Aktivis Eutanasia Ditangkap karena ‘Pod Bunuh Diri’ Meninggal Dunia

Seorang aktivis pro-eutanasia yang ditangkap setelah kematian seorang wanita menggunakan pod bunuh diri pertama di dunia telah meninggal.

Dr Florian Willet, 47, dikabarkan menjadi satu-satunya orang yang hadir ketika seorang wanita Amerika berusia 64 tahun mengakhiri hidupnya menggunakan perangkat tersebut di sebuah hutan di Swiss bulan September lalu.

Penemu pod tersebut, Philip Nitschke, mengatakan kepada BBC News bahwa Dr Willet meninggal karena bunuh diri berbantuan di Jerman.

Dalam pernyataan terpisah, Mr Nitschke menyebutkan bahwa Dr Willet mengalami trauma psikologis setelah penangkapannya dan penahanannya terkait kematian di Swiss.

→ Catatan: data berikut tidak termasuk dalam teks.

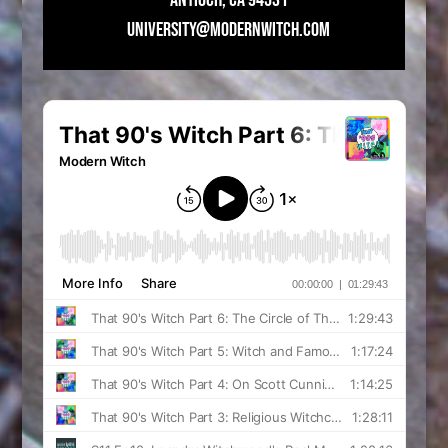
UNIVERSITY@MODERNWITCH.COM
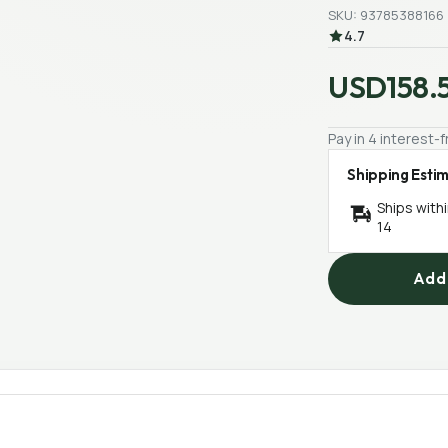
SKU: 93785388166
4.7
USD158.
Pay in 4 interest
Shipping Esti
Ships with
14
Add 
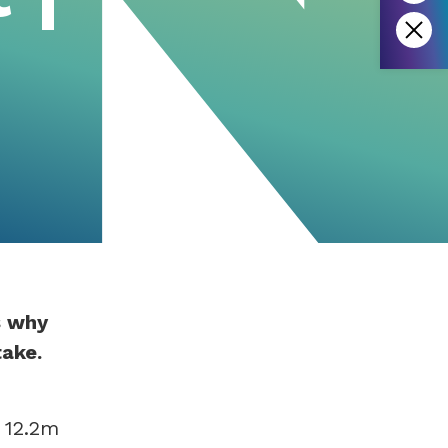
s why
take.
 12.2m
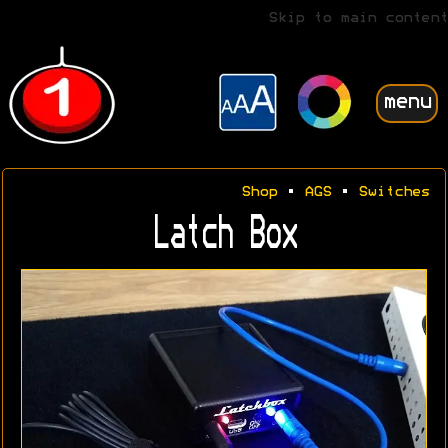
Skip to main content
menu
Shop
•
AGS
•
Switches
Latch Box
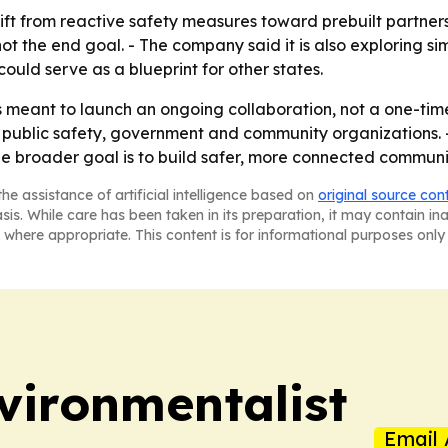
ft from reactive safety measures toward prebuilt partnershi
not the end goal. - The company said it is also exploring s
uld serve as a blueprint for other states.
meant to launch an ongoing collaboration, not a one-time 
 public safety, government and community organizations. - 
e broader goal is to build safer, more connected communit
he assistance of artificial intelligence based on
original source con
asis. While care has been taken in its preparation, it may contain i
 where appropriate. This content is for informational purposes only 
vironmentalist
Email 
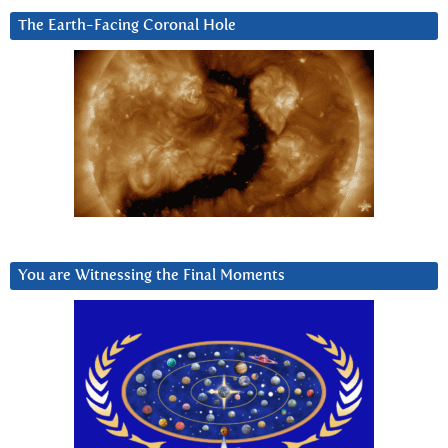
The Earth-Facing Coronal Hole
You are Witnessing the Final Moments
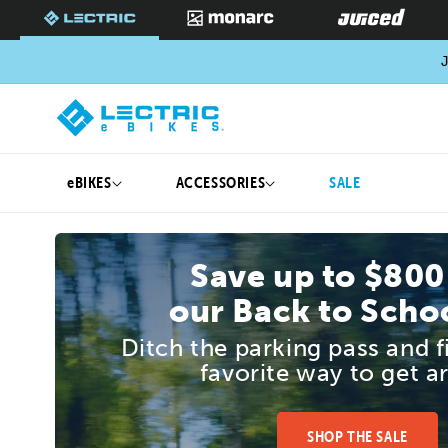
SKIP TO
CONTENT
J
eBIKES
ACCESSORIES
SALE
Save up to $800
our Back to Schoo
Ditch the parking pass and 
favorite way to get a
SHOP THE SALE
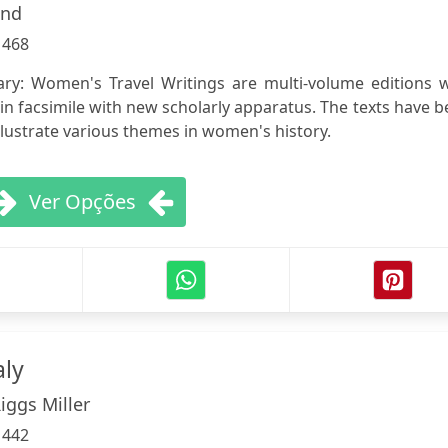
und
:
468
ry: Women's Travel Writings are multi-volume editions w
 in facsimile with new scholarly apparatus. The texts have 
illustrate various themes in women's history.
Ver Opções
aly
iggs Miller
:
442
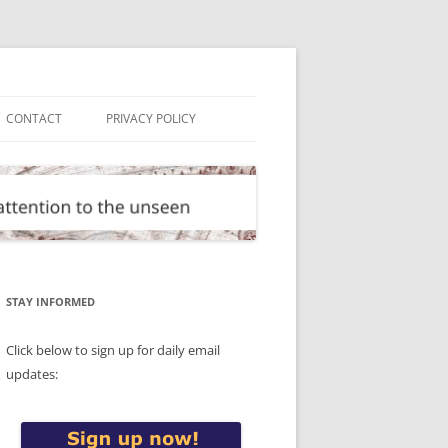
CONTACT
PRIVACY POLICY
STAY INFORMED
Click below to sign up for daily email
updates:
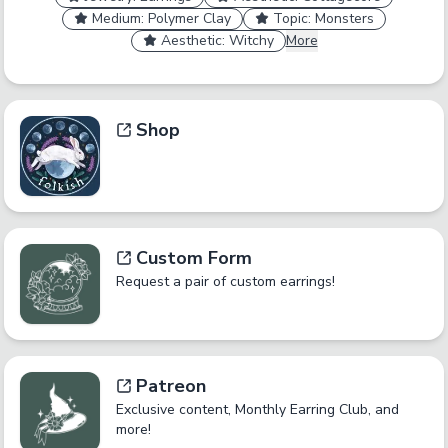
Medium: Polymer Clay
Topic: Monsters
Aesthetic: Witchy
More
Shop
Custom Form
Request a pair of custom earrings!
Patreon
Exclusive content, Monthly Earring Club, and
more!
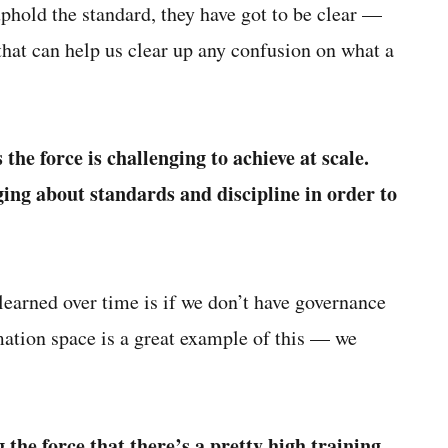
uphold the standard, they have got to be clear —
hat can help us clear up any confusion on what a
he force is challenging to achieve at scale.
ng about standards and discipline in order to
 learned over time is if we don’t have governance
ation space is a great example of this — we
the force that there’s a pretty high training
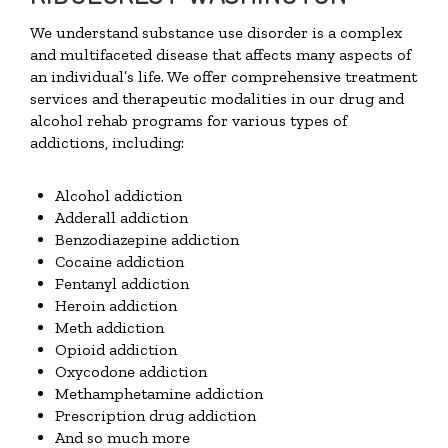
We understand substance use disorder is a complex
and multifaceted disease that affects many aspects of
an individual’s life. We offer comprehensive treatment
services and therapeutic modalities in our drug and
alcohol rehab programs for various types of
addictions, including:
Alcohol addiction
Adderall addiction
Benzodiazepine addiction
Cocaine addiction
Fentanyl addiction
Heroin addiction
Meth addiction
Opioid addiction
Oxycodone addiction
Methamphetamine addiction
Prescription drug addiction
And so much more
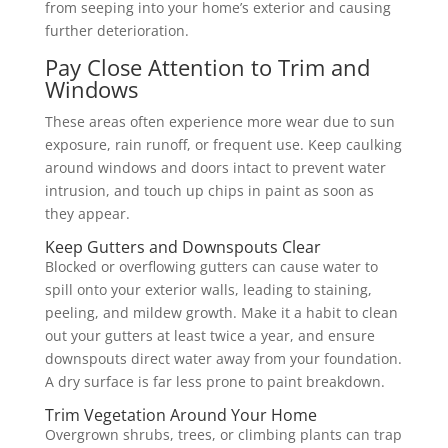
from seeping into your home’s exterior and causing
further deterioration.
Pay Close Attention to Trim and
Windows
These areas often experience more wear due to sun
exposure, rain runoff, or frequent use. Keep caulking
around windows and doors intact to prevent water
intrusion, and touch up chips in paint as soon as
they appear.
Keep Gutters and Downspouts Clear
Blocked or overflowing gutters can cause water to
spill onto your exterior walls, leading to staining,
peeling, and mildew growth. Make it a habit to clean
out your gutters at least twice a year, and ensure
downspouts direct water away from your foundation.
A dry surface is far less prone to paint breakdown.
Trim Vegetation Around Your Home
Overgrown shrubs, trees, or climbing plants can trap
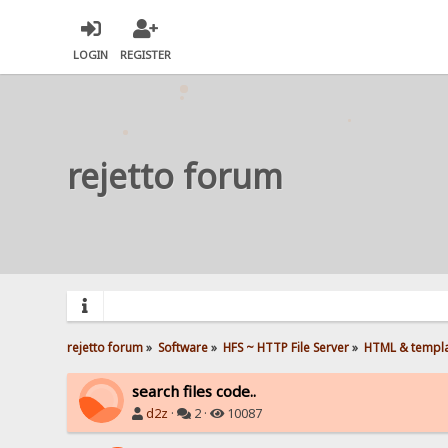
LOGIN
REGISTER
rejetto forum
rejetto forum
»
Software
»
HFS ~ HTTP File Server
»
HTML & templ
search files code..
d2z
·
2 ·
10087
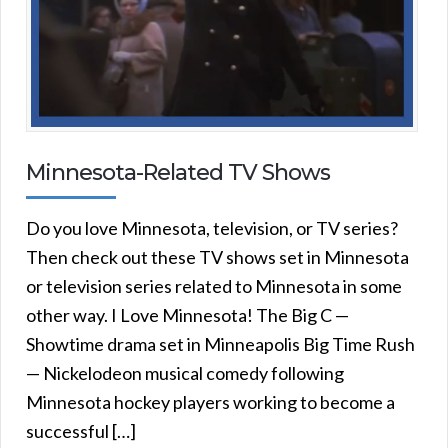
Minnesota-Related TV Shows
Do you love Minnesota, television, or TV series?
Then check out these TV shows set in Minnesota
or television series related to Minnesota in some
other way. I Love Minnesota! The Big C —
Showtime drama set in Minneapolis Big Time Rush
— Nickelodeon musical comedy following
Minnesota hockey players working to become a
successful […]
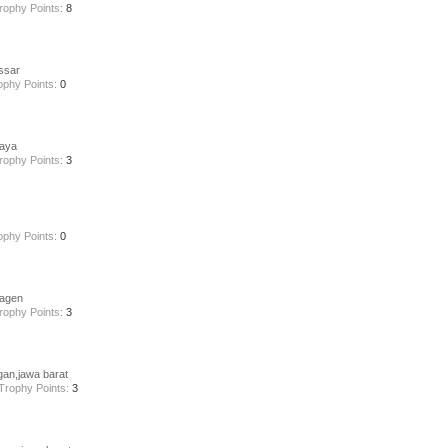
rophy Points:
8
ssar
ophy Points:
0
aya
rophy Points:
3
ophy Points:
0
ragen
rophy Points:
3
gan,jawa barat
Trophy Points:
3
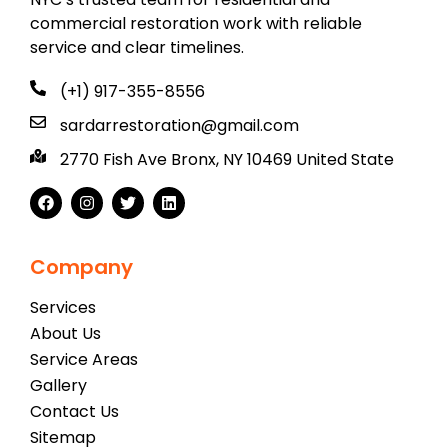
commercial restoration work with reliable
service and clear timelines.
(+1) 917-355-8556
sardarrestoration@gmail.com
2770 Fish Ave Bronx, NY 10469 United State
Company
Services
About Us
Service Areas
Gallery
Contact Us
Sitemap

“Pada bulan-bulan terakhir hidupnya, Dr Florian Willet menanggung lebih dari yang seharusnya,” katanya.

The Last Resort—organisasi kematian berbantuan yang didirkan Dr Willet untuk memfasilitasi penggunaan pod—mengatakan bahwa penangkapannya membuatnya “hancur”.

Aktivis itu ditahan selama 70 hari sebelum persidangan sementara polisi menyelidiki apakah dia sengaja membunuh wanita itu—tuduhan yang tidak pernah dibuktikan.

Sebelum kematiannya pada 5 Mei, Dr Willet terjatuh dari jendela lantai tiga, kata kelompok tersebut, sehingga memerlukan operasi dan harus “dirawat oleh tim psikiatri penuh”.

Meskipun kematian berbantuan dilindungi secara hukum dalam beberapa kasus di Swiss, praktik ini sangat diatur, dan pod tersebut menghadapi penolakan.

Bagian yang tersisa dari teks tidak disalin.